Safety risks for patients with aspirin-exacerbated respiratory disease after acute exposure to selective nonsteroidal anti-inflammatory drugs and COX-2 inhibitors: Meta-analysis of controlled clinical trials

    loading  Checking for direct PDF access through Ovid

Abstract

Background:

Nonsteroidal anti-inflammatory drugs (NSAIDs) cause bronchospasm in susceptible patients with asthma, often termed aspirin-exacerbated respiratory disease (AERD), with the risk being greatest after acute exposure.
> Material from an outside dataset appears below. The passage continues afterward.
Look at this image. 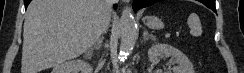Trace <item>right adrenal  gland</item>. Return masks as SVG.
<instances>
[{"label": "right adrenal gland", "instance_id": "1", "mask_svg": "<svg viewBox=\"0 0 244 73\" xmlns=\"http://www.w3.org/2000/svg\"><path fill=\"white\" fill-rule=\"evenodd\" d=\"M102 42H103V37H101L100 39H98L96 41V43L89 49V51L92 52L95 49H99L101 47V45H102Z\"/></svg>", "mask_w": 244, "mask_h": 73}]
</instances>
Selective NSAIDs that preferentially inhibit COX-2 might be safer.

Objective:

We sought to systematically evaluate changes in symptoms and pulmonary function after acute selective NSAID or COX-2 inhibitor exposure in patients with the AERD phenotype.

Methods:

A systematic review of databases was performed to identify all blinded, placebo-controlled clinical trials evaluating acute selective NSAID or COX-2 inhibitor exposure in patients with AERD. Effect estimates for changes in respiratory function and symptoms were pooled by using fixed-effects meta-analysis, with heterogeneity investigated.

Results:

No significant difference in respiratory symptoms (risk difference, −0.01; 95% CI, −0.03 to 0.01;P= .57), decrease in FEV1 of 20% or greater (RD, 0.00; 95% CI, −0.02 to 0.02;P= .77), or nasal symptoms (RD, −0.01; 95% CI, −0.04 to 0.02;P= .42) occurred with COX-2 inhibitors (eg, celecoxib). Selective NSAID exposure caused respiratory symptoms in approximately 1 in 13 patients with AERD (RD, 0.08; 95% CI, 0.02 to 0.14;P= .01). No significant differences were found according to leukotriene antagonist exposure or whether NSAIDs were randomly allocated.

Conclusion:

According to clinical trial evidence in patients with stable mild-to-moderate asthma with AERD, acute exposure to COX-2 inhibitors is safe, and selective NSAIDs exhibit a small risk. Thus COX-2 inhibitors could be used in patients with AERD or in patients with general asthma unwilling to risk nonselective NSAID exposure when oral challenge tests are unavailable.